# PROBLEM TO SOLVE
Give back each entry exactly as written, apart from the pictures.
━━━━━ PROVIDED INFORMATION ━━━━━
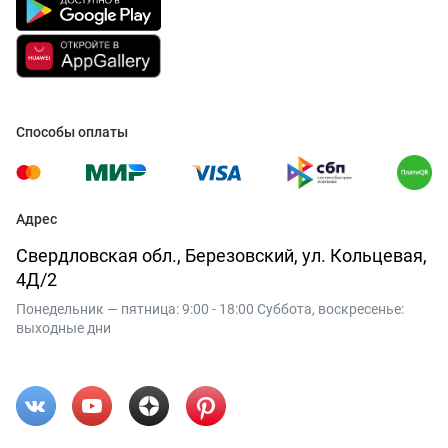
Способы оплаты
Адрес
Свердловская обл., Березовский, ул. Кольцевая,
4Д/2
Понедельник — пятница: 9:00 - 18:00 Суббота, воскресенье:
выходные дни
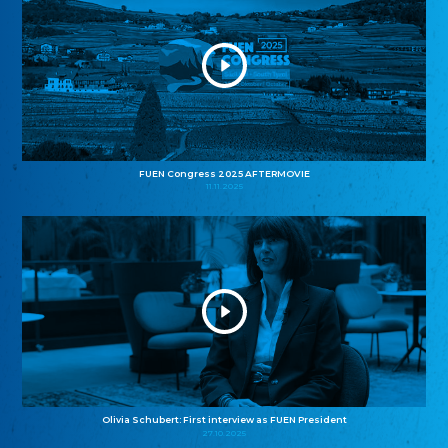
FUEN Congress 2025 AFTERMOVIE
11.11.2025
Olivia Schubert: First interview as FUEN President
27.10.2025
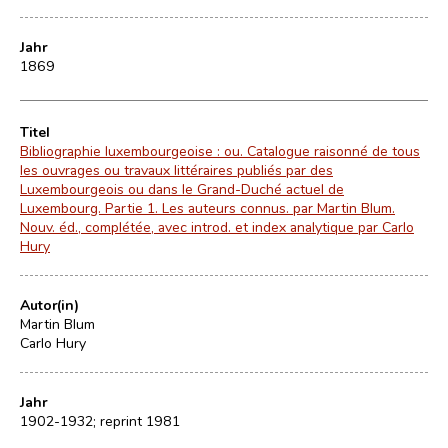
Jahr
1869
Titel
Bibliographie luxembourgeoise : ou. Catalogue raisonné de tous
les ouvrages ou travaux littéraires publiés par des
Luxembourgeois ou dans le Grand-Duché actuel de
Luxembourg. Partie 1. Les auteurs connus. par Martin Blum.
Nouv. éd., complétée, avec introd. et index analytique par Carlo
Hury
Autor(in)
Martin Blum
Carlo Hury
Jahr
1902-1932; reprint 1981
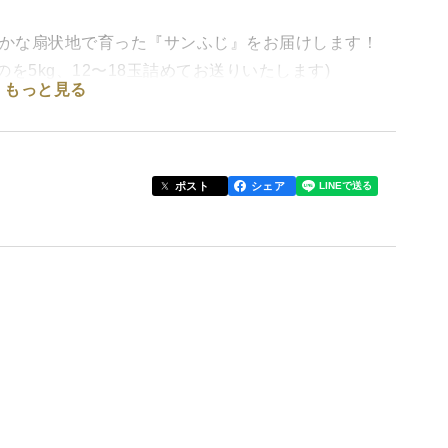
豊かな扇状地で育った『サンふじ』をお届けします！
を5kg、12〜18玉詰めてお送りいたします)
もっと見る
種ですが、寒さを受けた後でないと味が乗りません！
2週間ほどの急激な寒さで、ついに出荷できるようにな
』を是非お試し下さい！
ポスト
シェア
る可能がございますので、その点ご留意下さい。
幸いでございます。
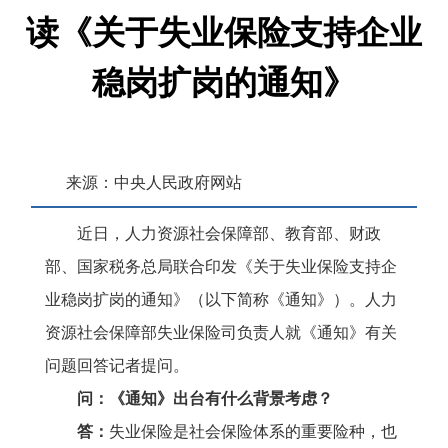
读《关于失业保险支持企业
稳岗扩岗的通知》
来源：中央人民政府网站
浏览次数：
161
次
近日，人力资源社会保障部、教育部、财政
部、国家税务总局联合印发《关于失业保险支持企
发布时间：2026-07-03 09:59
业稳岗扩岗的通知》（以下简称《通知》）。人力
资源社会保障部失业保险司负责人就《通知》有关
收藏
问题回答记者提问。
问：《通知》出台有什么背景考虑？
答：
失业保险是社会保险体系的重要险种，也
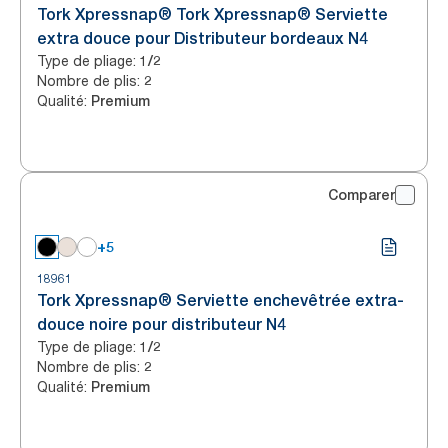
Tork Xpressnap® Tork Xpressnap® Serviette
extra douce pour Distributeur bordeaux N4
Type de pliage
:
1/2
Nombre de plis
:
2
Qualité
:
Premium
Comparer
+5
18961
Tork Xpressnap® Serviette enchevêtrée extra-
douce noire pour distributeur N4
Type de pliage
:
1/2
Nombre de plis
:
2
Qualité
:
Premium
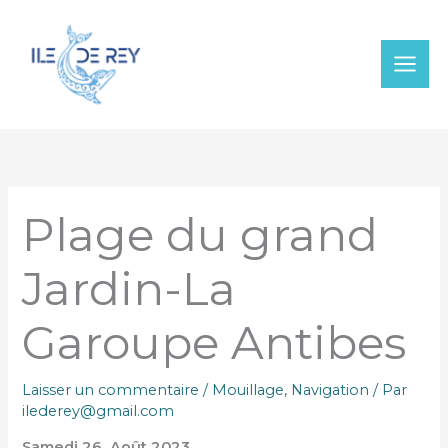
Aller
au
contenu
Plage du grand
Jardin-La
Garoupe Antibes
Laisser un commentaire
/
Mouillage
,
Navigation
/ Par
ilederey@gmail.com
Samedi 26 Août 2023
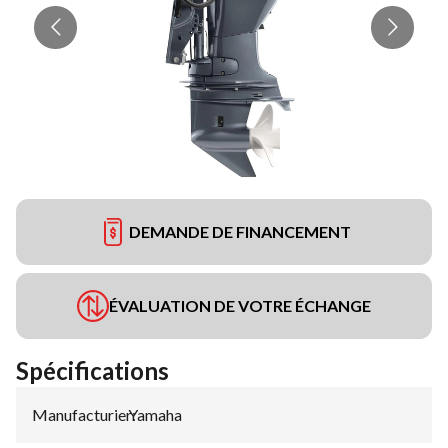
DEMANDE DE FINANCEMENT
ÉVALUATION DE VOTRE ÉCHANGE
Spécifications
Manufacturier
Yamaha
:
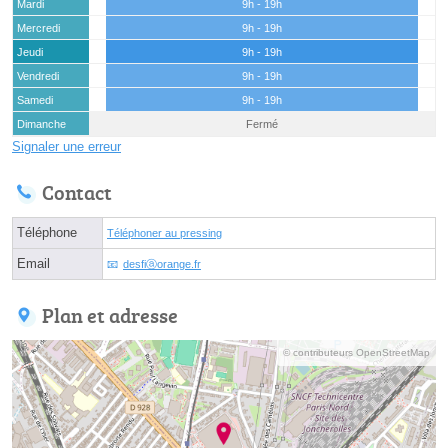
Mardi
9h - 19h
Mercredi
9h - 19h
Jeudi
9h - 19h
Vendredi
9h - 19h
Samedi
9h - 19h
Dimanche
Fermé
Signaler une erreur
Contact
Téléphone
Téléphoner au pressing
Email
desfiⓐorange.fr
Plan et adresse
© contributeurs OpenStreetMap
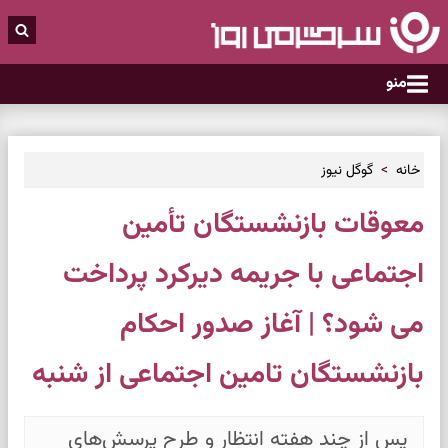
منو
خانه
گوگل نیوز
معوقات بازنشستگان تأمین
اجتماعی با جریمه دیرکرد پرداخت
می شود؟ | آغاز صدور احکام
بازنشستگان تامین اجتماعی از شنبه
پس از چند هفته انتظار و طرح پرسش‌های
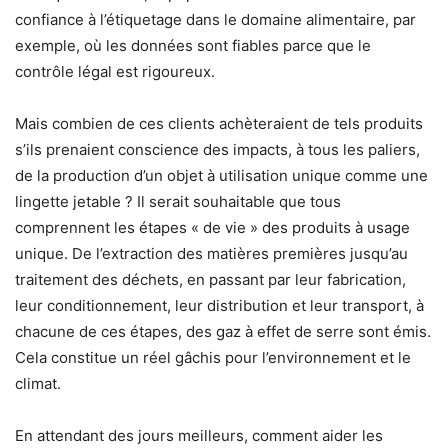
confiance à l’étiquetage dans le domaine alimentaire, par
exemple, où les données sont fiables parce que le
contrôle légal est rigoureux.
Mais combien de ces clients achèteraient de tels produits
s’ils prenaient conscience des impacts, à tous les paliers,
de la production d’un objet à utilisation unique comme une
lingette jetable ? Il serait souhaitable que tous
comprennent les étapes « de vie » des produits à usage
unique. De l’extraction des matières premières jusqu’au
traitement des déchets, en passant par leur fabrication,
leur conditionnement, leur distribution et leur transport, à
chacune de ces étapes, des gaz à effet de serre sont émis.
Cela constitue un réel gâchis pour l’environnement et le
climat.
En attendant des jours meilleurs, comment aider les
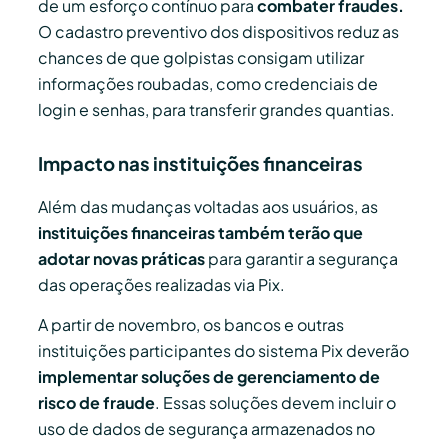
de um esforço contínuo para
combater fraudes.
O cadastro preventivo dos dispositivos reduz as
chances de que golpistas consigam utilizar
informações roubadas, como credenciais de
login e senhas, para transferir grandes quantias.
Impacto nas instituições financeiras
Além das mudanças voltadas aos usuários, as
instituições financeiras também terão que
adotar novas práticas
para garantir a segurança
das operações realizadas via Pix.
A partir de novembro, os bancos e outras
instituições participantes do sistema Pix deverão
implementar soluções de gerenciamento de
risco de fraude
. Essas soluções devem incluir o
uso de dados de segurança armazenados no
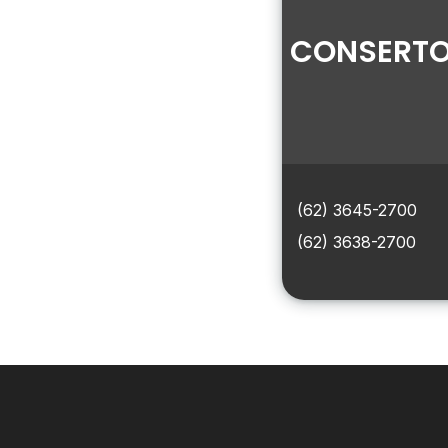
CONSERTO
(62) 3645-2700
(62) 3638-2700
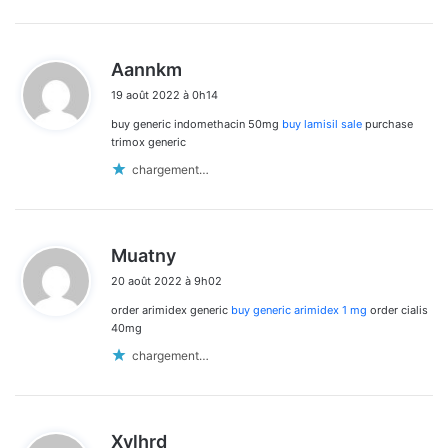
d
Aannkm
i
19 août 2022 à 0h14
t
buy generic indomethacin 50mg
buy lamisil sale
purchase
:
trimox generic
chargement…
d
Muatny
i
20 août 2022 à 9h02
t
order arimidex generic
buy generic arimidex 1 mg
order cialis
:
40mg
chargement…
d
Xvlhrd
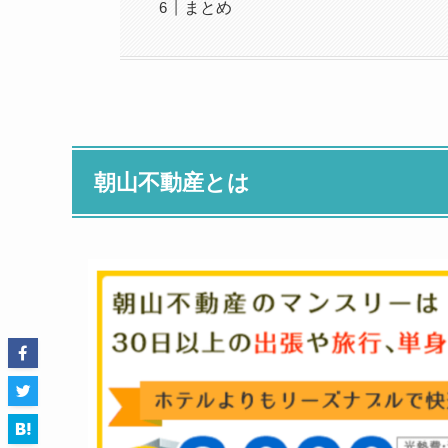
まとめ
朝山不動産とは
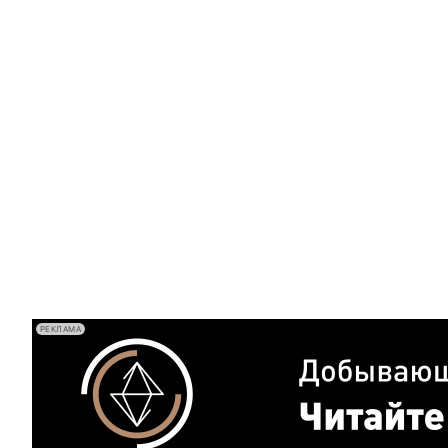
РЕКЛАМА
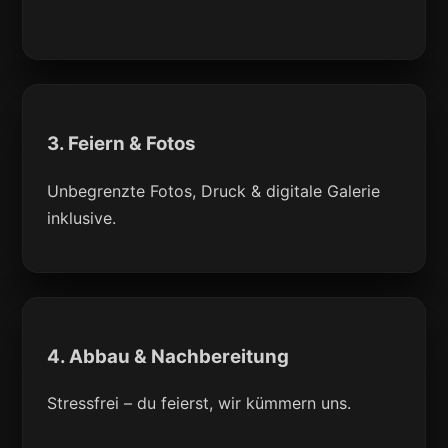
3. Feiern & Fotos
Unbegrenzte Fotos, Druck & digitale Galerie
inklusive.
4. Abbau & Nachbereitung
Stressfrei – du feierst, wir kümmern uns.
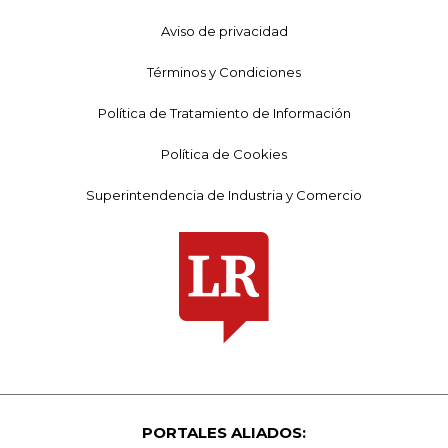
Aviso de privacidad
Términos y Condiciones
Política de Tratamiento de Información
Política de Cookies
Superintendencia de Industria y Comercio
PORTALES ALIADOS:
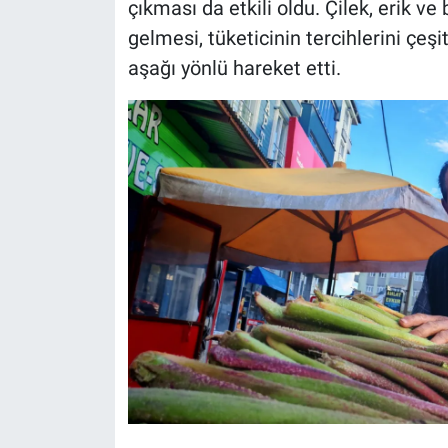
çıkması da etkili oldu. Çilek, erik v
gelmesi, tüketicinin tercihlerini çeş
aşağı yönlü hareket etti.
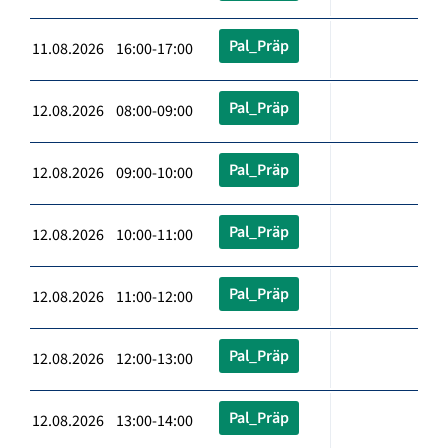
Pal_Präp
11.08.2026 16:00-17:00
Pal_Präp
12.08.2026 08:00-09:00
Pal_Präp
12.08.2026 09:00-10:00
Pal_Präp
12.08.2026 10:00-11:00
Pal_Präp
12.08.2026 11:00-12:00
Pal_Präp
12.08.2026 12:00-13:00
Pal_Präp
12.08.2026 13:00-14:00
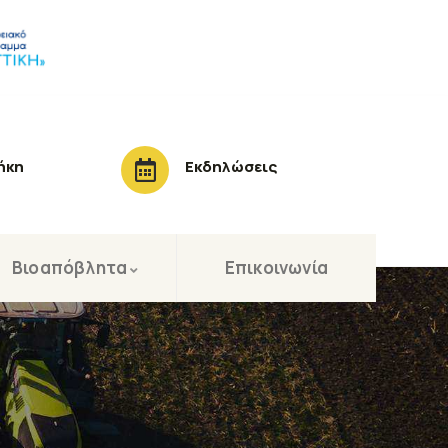
ήκη
Εκδηλώσεις
Βιοαπόβλητα
Επικοινωνία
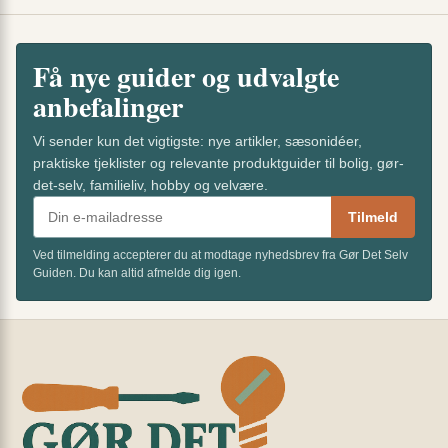
Få nye guider og udvalgte
anbefalinger
Vi sender kun det vigtigste: nye artikler, sæsonidéer,
praktiske tjeklister og relevante produktguider til bolig, gør-
det-selv, familieliv, hobby og velvære.
Tilmeld
Ved tilmelding accepterer du at modtage nyhedsbrev fra Gør Det Selv
Guiden. Du kan altid afmelde dig igen.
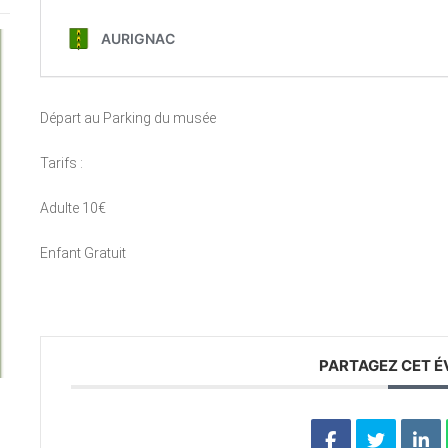
Départ au Parking du musée
Tarifs :
Adulte 10€
Enfant Gratuit
PARTAGEZ CET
━━━━━
# REPLY TO THE TASK
Способы оплаты
Адрес
Свердловская обл., Березовский, ул. Кольцевая,
4Д/2
Понедельник — пятница: 9:00 - 18:00 Суббота, воскресенье:
выходные дни
FUEN Congress 2025 AFTERMOVIE
11.11.2025
Olivia Schubert: First interview as FUEN President
27.10.2025
Jahr
1869
Titel
Bibliographie luxembourgeoise : ou. Catalogue raisonné de tous
les ouvrages ou travaux littéraires publiés par des
Luxembourgeois ou dans le Grand-Duché actuel de
Luxembourg. Partie 1. Les auteurs connus. par Martin Blum.
Nouv. éd., complétée, avec introd. et index analytique par Carlo
Hury
Autor(in)
Martin Blum
Carlo Hury
Jahr
1902-1932; reprint 1981
豊かな扇状地で育った『サンふじ』をお届けします！
を5kg、12〜18玉詰めてお送りいたします)
もっと見る
種ですが、寒さを受けた後でないと味が乗りません！
2週間ほどの急激な寒さで、ついに出荷できるようにな
』を是非お試し下さい！
ポスト
シェア
る可能がございますので、その点ご留意下さい。
幸いでございます。
读《关于失业保险支持企业
稳岗扩岗的通知》
来源：中央人民政府网站
浏览次数：
161
次
近日，人力资源社会保障部、教育部、财政
部、国家税务总局联合印发《关于失业保险支持企
发布时间：2026-07-03 09:59
业稳岗扩岗的通知》（以下简称《通知》）。人力
资源社会保障部失业保险司负责人就《通知》有关
收藏
问题回答记者提问。
问：《通知》出台有什么背景考虑？
答：
失业保险是社会保险体系的重要险种，也
Tork Xpressnap® Tork Xpressnap® Serviette
extra douce pour Distributeur bordeaux N4
Type de pliage
:
1/2
Nombre de plis
:
2
Qualité
:
Premium
Comparer
+5
18961
Tork Xpressnap® Serviette enchevêtrée extra-
douce noire pour distributeur N4
Type de pliage
:
1/2
Nombre de plis
:
2
Qualité
:
Premium
Aller
au
contenu
Plage du grand
Jardin-La
Garoupe Antibes
Laisser un commentaire
/
Mouillage
,
Navigation
/ Par
ilederey@gmail.com
Samedi 26 Août 2023
DEMANDE DE FINANCEMENT
ÉVALUATION DE VOTRE ÉCHANGE
Spécifications
Manufacturier
Yamaha
:
Mardi
9h - 19h
Mercredi
9h - 19h
Jeudi
9h - 19h
Vendredi
9h - 19h
Samedi
9h - 19h
Dimanche
Fermé
Signaler une erreur
Contact
Téléphone
Téléphoner au pressing
Email
desfiⓐorange.fr
Plan et adresse
© contributeurs OpenStreetMap
منو
خانه
گوگل نیوز
معوقات بازنشستگان تأمین
اجتماعی با جریمه دیرکرد پرداخت
می شود؟ | آغاز صدور احکام
بازنشستگان تامین اجتماعی از شنبه
پس از چند هفته انتظار و طرح پرسش‌های
confiance à l’étiquetage dans le domaine alimentaire, par
exemple, où les données sont fiables parce que le
contrôle légal est rigoureux.
Mais combien de ces clients achèteraient de tels produits
s’ils prenaient conscience des impacts, à tous les paliers,
de la production d’un objet à utilisation unique comme une
lingette jetable ? Il serait souhaitable que tous
comprennent les étapes « de vie » des produits à usage
unique. De l’extraction des matières premières jusqu’au
traitement des déchets, en passant par leur fabrication,
leur conditionnement, leur distribution et leur transport, à
chacune de ces étapes, des gaz à effet de serre sont émis.
Cela constitue un réel gâchis pour l’environnement et le
climat.
En attendant des jours meilleurs, comment aider les
de um esforço contínuo para
combater fraudes.
O cadastro preventivo dos dispositivos reduz as
chances de que golpistas consigam utilizar
informações roubadas, como credenciais de
login e senhas, para transferir grandes quantias.
Impacto nas instituições financeiras
Além das mudanças voltadas aos usuários, as
instituições financeiras também terão que
adotar novas práticas
para garantir a segurança
das operações realizadas via Pix.
A partir de novembro, os bancos e outras
instituições participantes do sistema Pix deverão
implementar soluções de gerenciamento de
risco de fraude
. Essas soluções devem incluir o
uso de dados de segurança armazenados no
CONSERTO
(62) 3645-2700
(62) 3638-2700
d
Aannkm
i
19 août 2022 à 0h14
t
buy generic indomethacin 50mg
buy lamisil sale
purchase
:
trimox generic
chargement…
d
Muatny
i
20 août 2022 à 9h02
t
order arimidex generic
buy generic arimidex 1 mg
order cialis
:
40mg
chargement…
d
Xvlhrd
まとめ
朝山不動産とは
РЕКЛАМА
3. Feiern & Fotos
Unbegrenzte Fotos, Druck & digitale Galerie
inklusive.
4. Abbau & Nachbereitung
Stressfrei – du feierst, wir kümmern uns.
Aviso de privacidad
Términos y Condiciones
Política de Tratamiento de Información
Política de Cookies
Superintendencia de Industria y Comercio
PORTALES ALIADOS:
çıkması da etkili oldu. Çilek, erik v
gelmesi, tüketicinin tercihlerini çeş
aşağı yönlü hareket etti.
Pal_Präp
11.08.2026 16:00-17:00
Pal_Präp
12.08.2026 08:00-09:00
Pal_Präp
12.08.2026 09:00-10:00
Pal_Präp
12.08.2026 10:00-11:00
Pal_Präp
12.08.2026 11:00-12:00
Pal_Präp
12.08.2026 12:00-13:00
Pal_Präp
12.08.2026 13:00-14:00
ήκη
Εκδηλώσεις
Βιοαπόβλητα
Επικοινωνία
Få nye guider og udvalgte
anbefalinger
Vi sender kun det vigtigste: nye artikler, sæsonidéer,
praktiske tjeklister og relevante produktguider til bolig, gør-
det-selv, familieliv, hobby og velvære.
Tilmeld
Ved tilmelding accepterer du at modtage nyhedsbrev fra Gør Det Selv
Guiden. Du kan altid afmelde dig igen.
Départ au Parking du musée
Tarifs :
Adulte 10€
Enfant Gratuit
PARTAGEZ CET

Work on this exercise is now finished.